Mas não será necessário procurar mais exemplos.
João Serra tinha, portanto, uma forma de escrever não-convencional mas, até essa característica terá sugerido a José Saramago uma libertação da Forma instituída, e, na sequência disso, a “criação” de um “novo” estilo a que veio a chamar de auralidade.
Assim, o trabalho de João Serra, como o de alguns artistas, não é um trabalho estéril. Quero dizer com isto que a sua escrita foi, de alguma forma, influenciar a evolução da escrita de Saramago. Deu frutos dentro da própria organização das frases.
Digamos que o trabalho de Saramago estaria, hipoteticamente, num impasse, talvez provocado pela situação política que se vivia na época, talvez pelas próprias vivências do escritor.
O texto de João Serra ajudou-o a sair desse provável impasse. Suponho que essa dívida será a maior, porque não influenciou apenas o Levantado do Chão, permaneceu nas obras que se seguiram.
Mais um ponto a favor de João Serra.
Menos um ponto para Saramago que, em vez de proclamar aos quatro ventos que estava a desenvolver um novo estilo, porque teve a capacidade de detectar nos textos de J. Serra esse tal filão tão pouco explorado, disse apenas que tinha criado a tal auralidade .
Para não falar da transcrição que terá feito das entrevistas que gravou das conversas com os outros trabalhadores, que estão perfeitamente delimitadas em Levantado do Chão, em particular no capítulo dedicado à história do José Gato.
Foi mais um contributo para o novo estilo. Quem foram os entrevistados?
No posfácio de Uma Família do Alentejo, páginas 277 e 278, Manuel de Gusmão faz esta mesma constatação, sugerindo mesmo a contraprova através da leitura do Livro.

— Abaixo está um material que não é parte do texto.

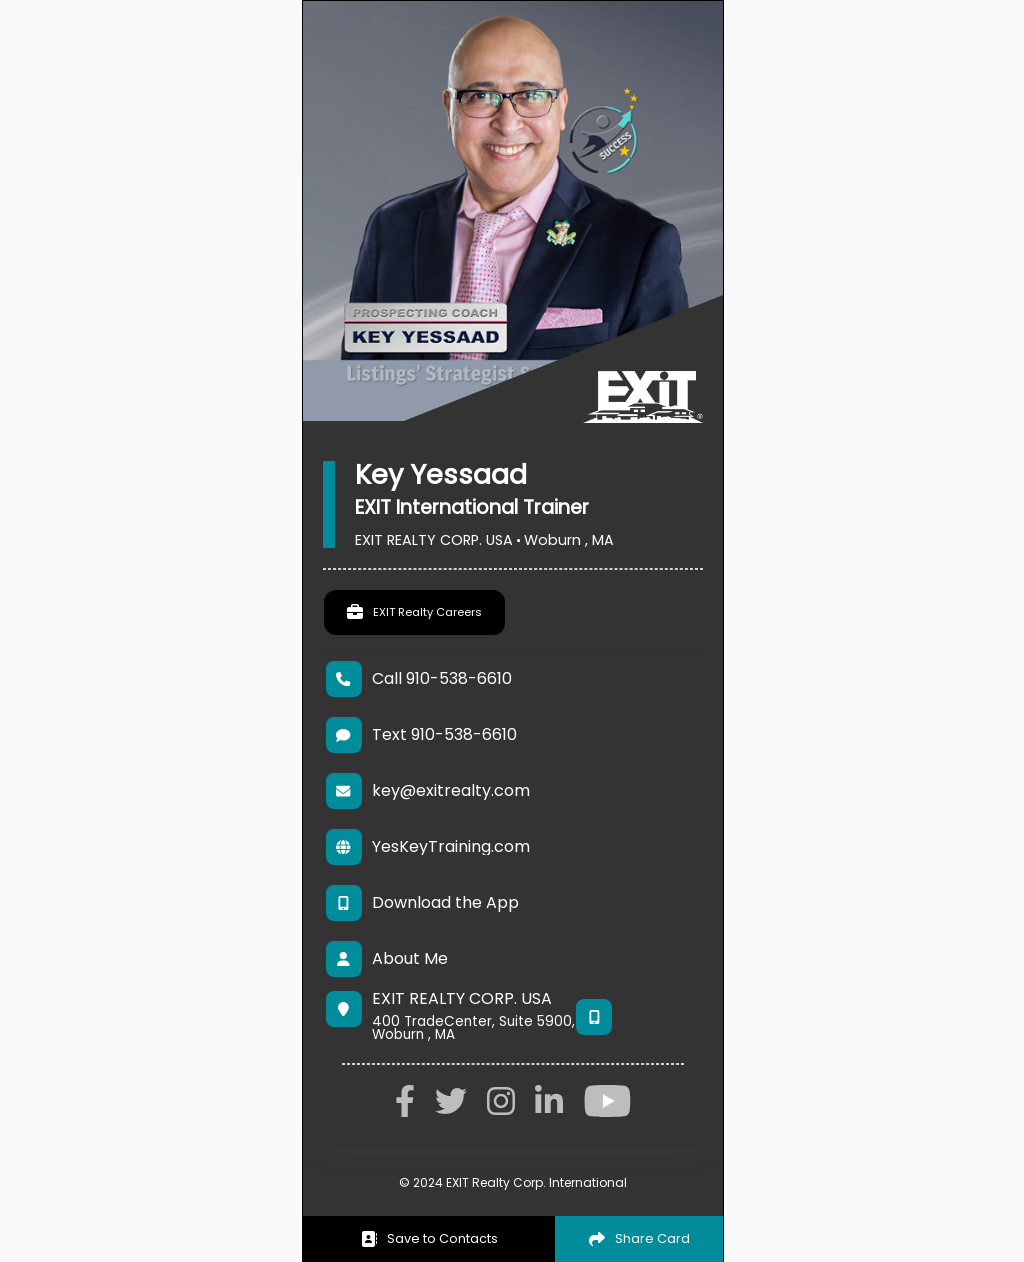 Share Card (639, 1238)
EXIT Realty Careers (414, 612)
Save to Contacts (429, 1238) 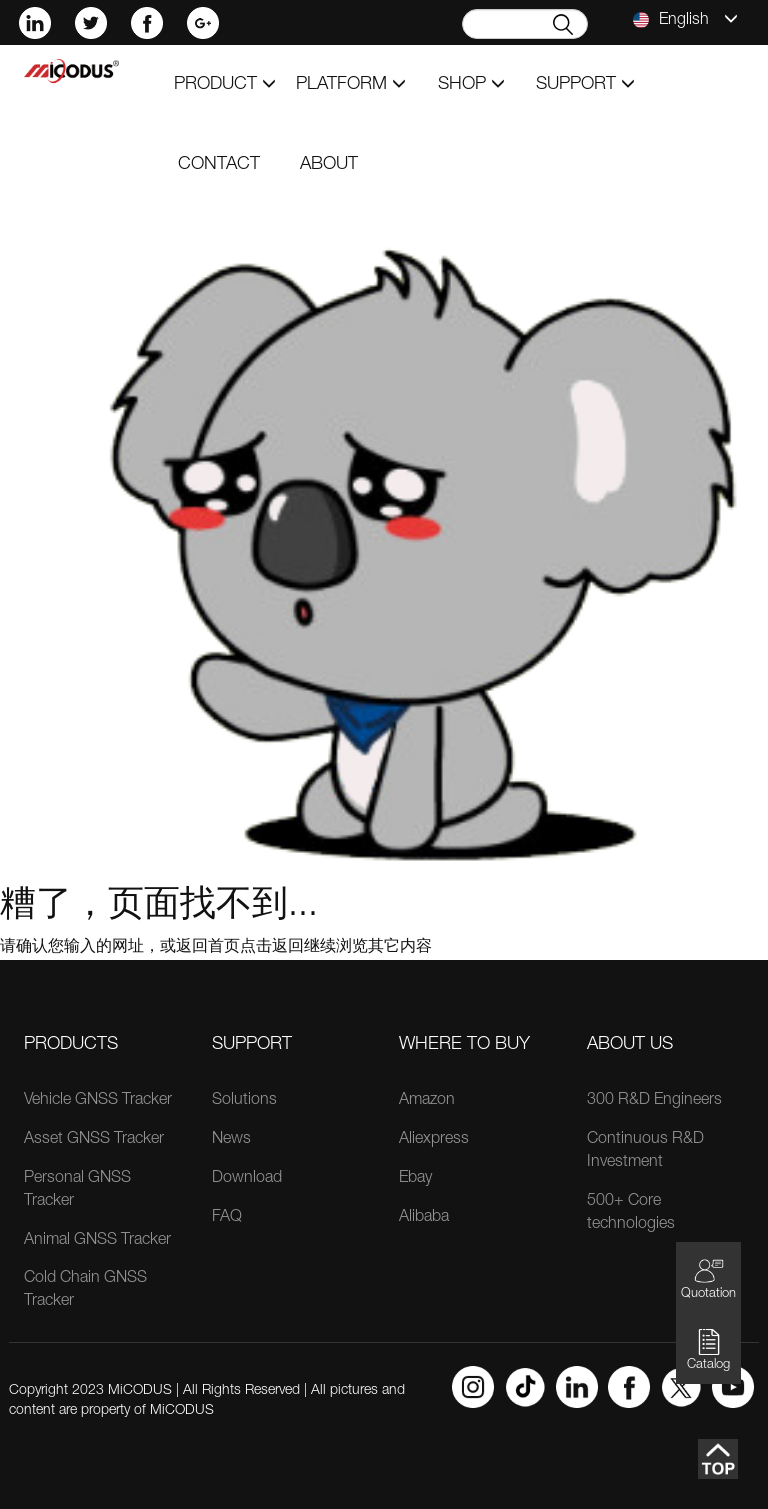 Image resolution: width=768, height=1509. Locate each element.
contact (219, 165)
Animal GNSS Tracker (97, 1241)
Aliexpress (434, 1140)
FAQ (227, 1218)
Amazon (427, 1101)
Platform (351, 85)
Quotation (708, 1278)
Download (247, 1179)
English (685, 20)
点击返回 (272, 948)
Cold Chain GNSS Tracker (85, 1290)
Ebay (415, 1179)
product (225, 85)
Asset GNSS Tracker (94, 1140)
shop (471, 85)
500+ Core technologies (631, 1213)
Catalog (708, 1349)
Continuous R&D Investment (645, 1151)
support (585, 85)
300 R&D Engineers (654, 1101)
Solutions (244, 1101)
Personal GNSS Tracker (77, 1190)
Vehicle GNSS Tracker (98, 1101)
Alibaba (424, 1218)
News (231, 1140)
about (329, 165) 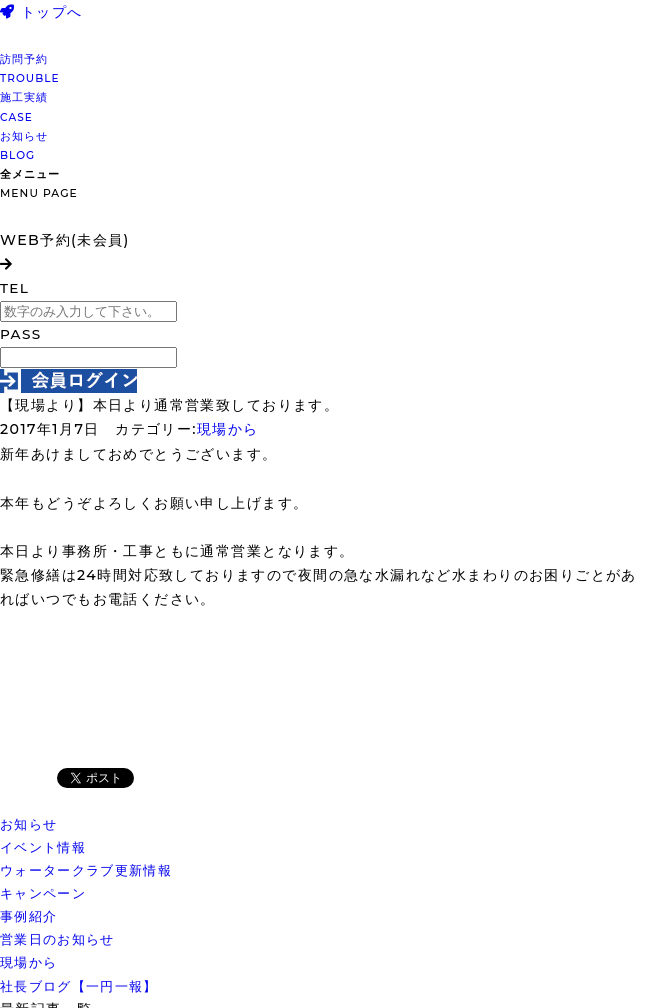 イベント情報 (43, 847)
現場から (228, 429)
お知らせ (28, 824)
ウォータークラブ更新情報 (86, 870)
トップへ (41, 12)
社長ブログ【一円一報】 (79, 986)
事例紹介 (28, 916)
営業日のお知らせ (57, 939)
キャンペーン (43, 893) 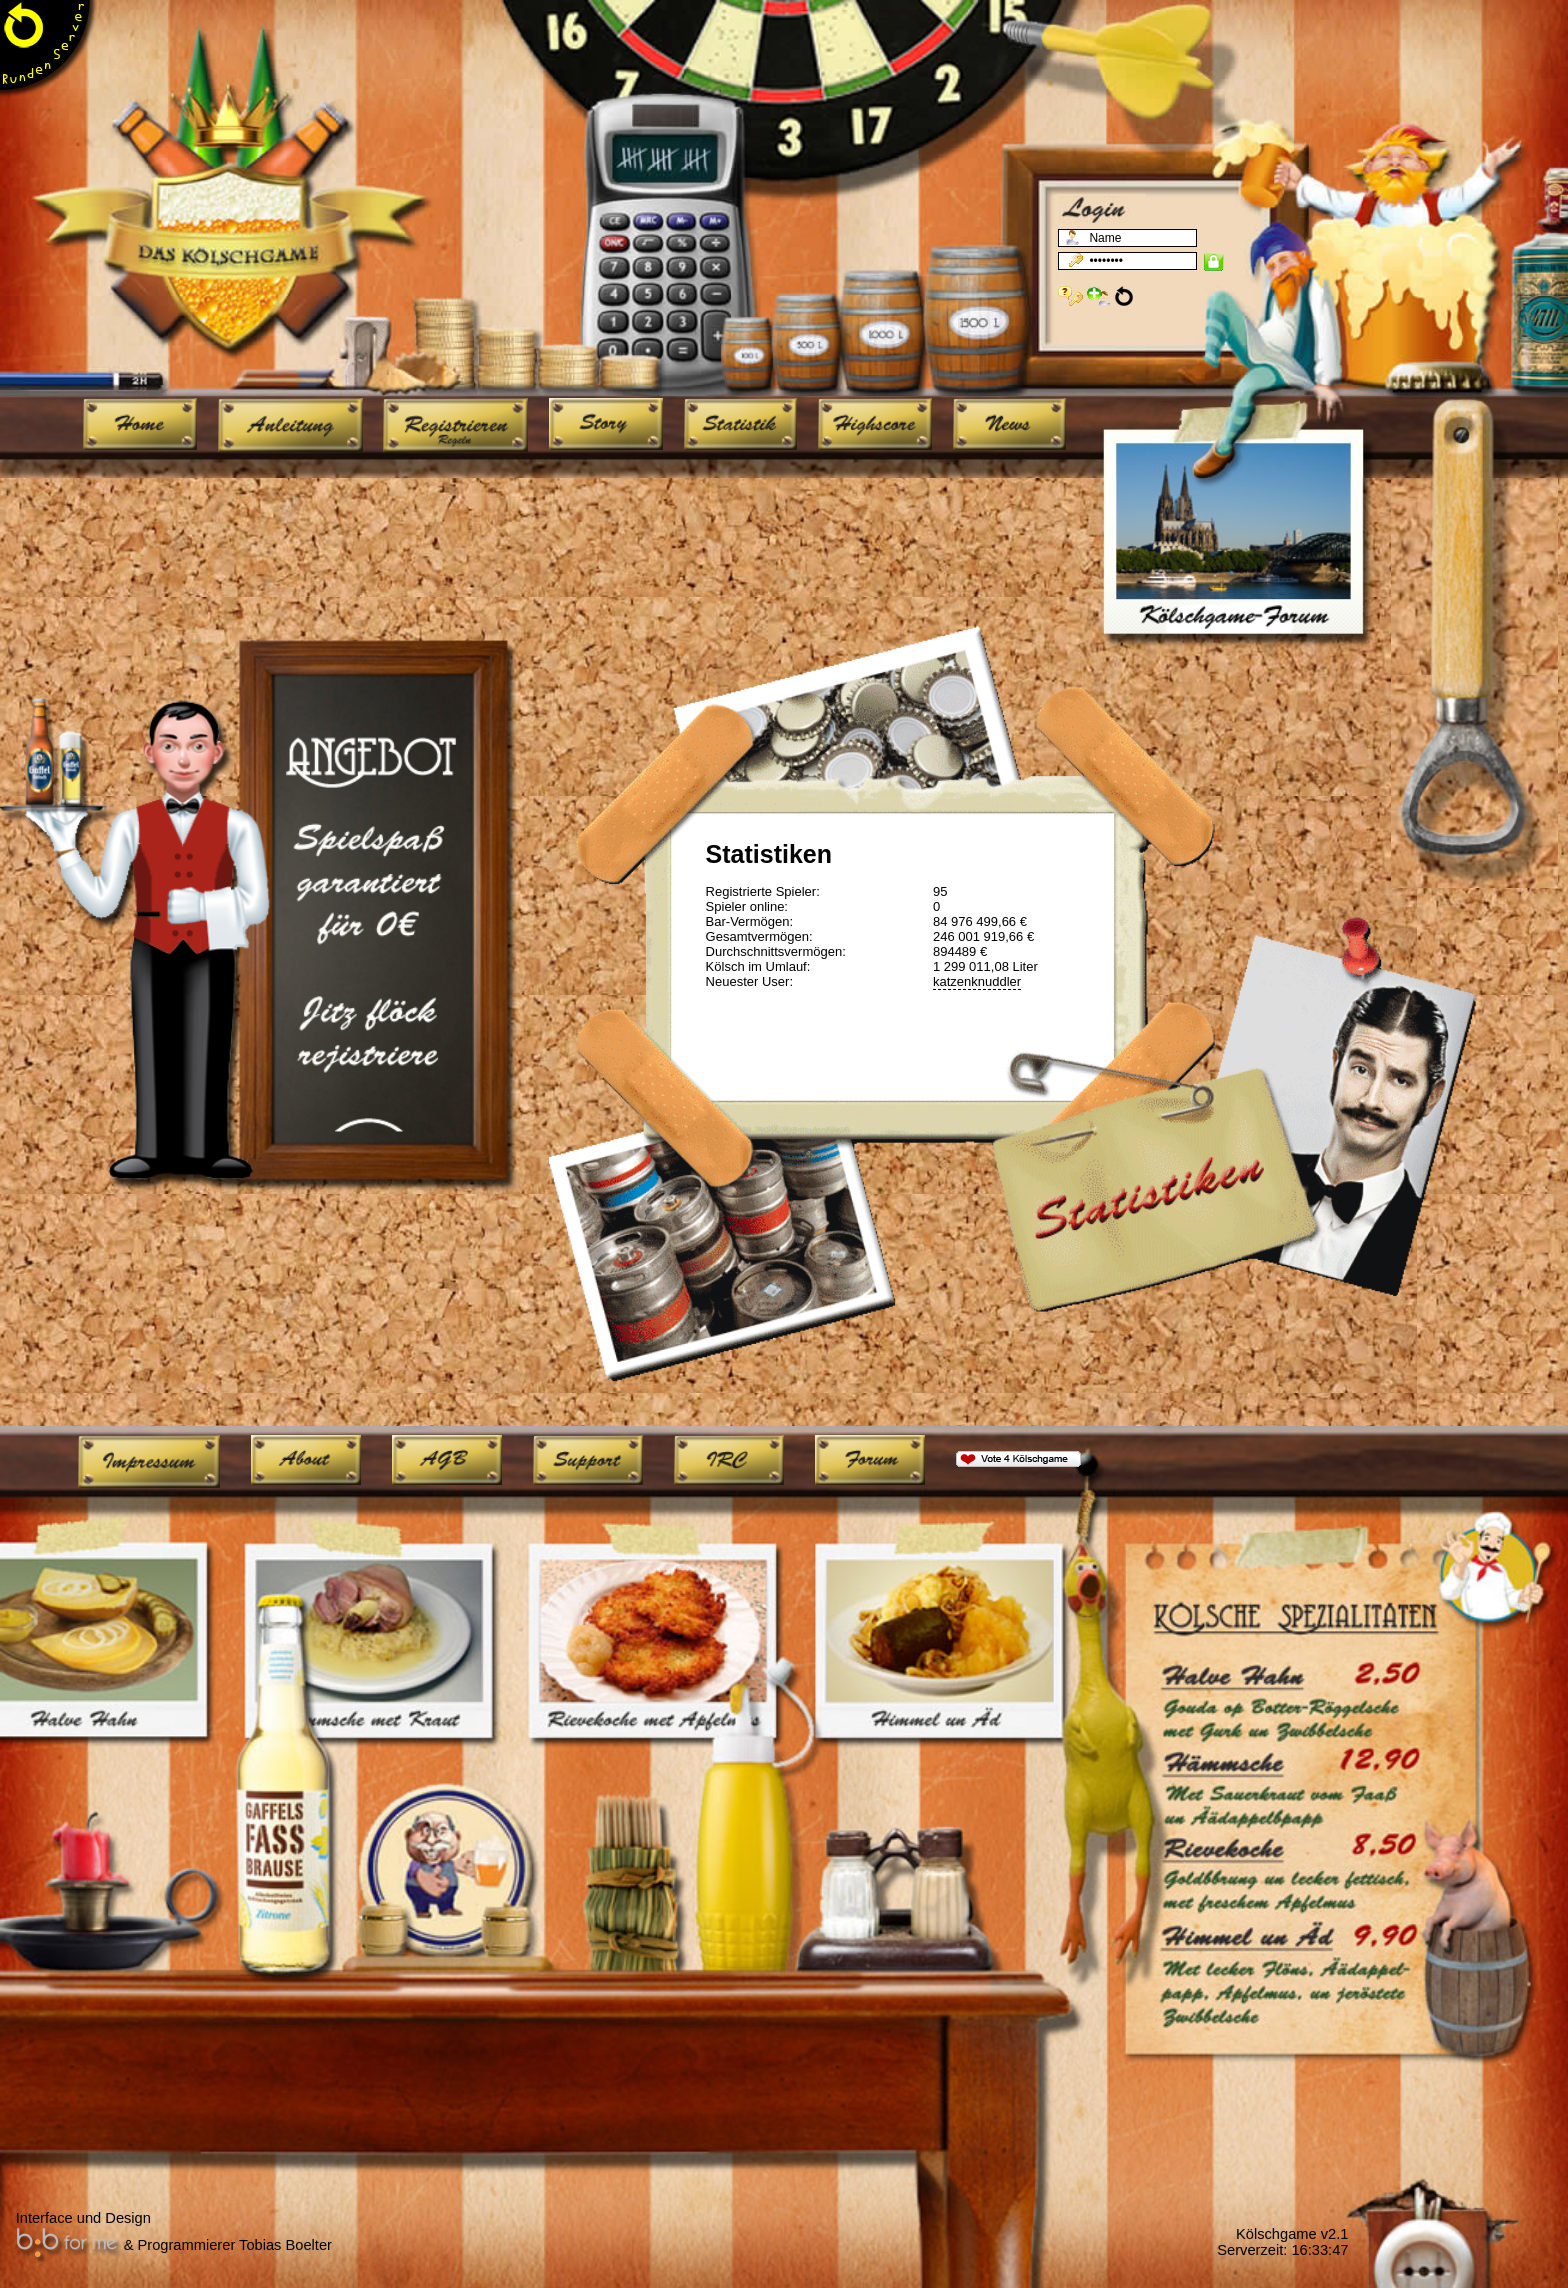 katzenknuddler (977, 981)
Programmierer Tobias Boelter (235, 2245)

Ao contrário da grande divulgação feita à Arte Africana, que apenas citei como exemplo, o livro de João Serra dificilmente se encontra nas livrarias e não consta na edição qual o número de exemplares impressos.
Nós sabemos que a divulgação dentro das livrarias depende muito dos próprios livreiros, mas se eles tivessem tido a orientação da Fundação Saramago, se lhes fosse comunicado que se tratava do livro que influenciou a obra de Saramago, em particular em Levantado do Chão, não só a divulgação do Uma Família do Alentejo seria muito maior, como o Levantado de Chão seria adquirido pelas pessoas que não o tinham feito antes.

Fica a esperança que alguém com a coragem e os meios suficientes para isso venha um dia a editar o verdadeiro livro de João Serra, transcrito sem preconceitos e, já agora, com o seu título original: Datas e Factos Duma História Familiar e Mistérios da Natureza e Política.
Se isto não se concretizar, virá em breve a última fase do menosprezo: O completo esquecimento.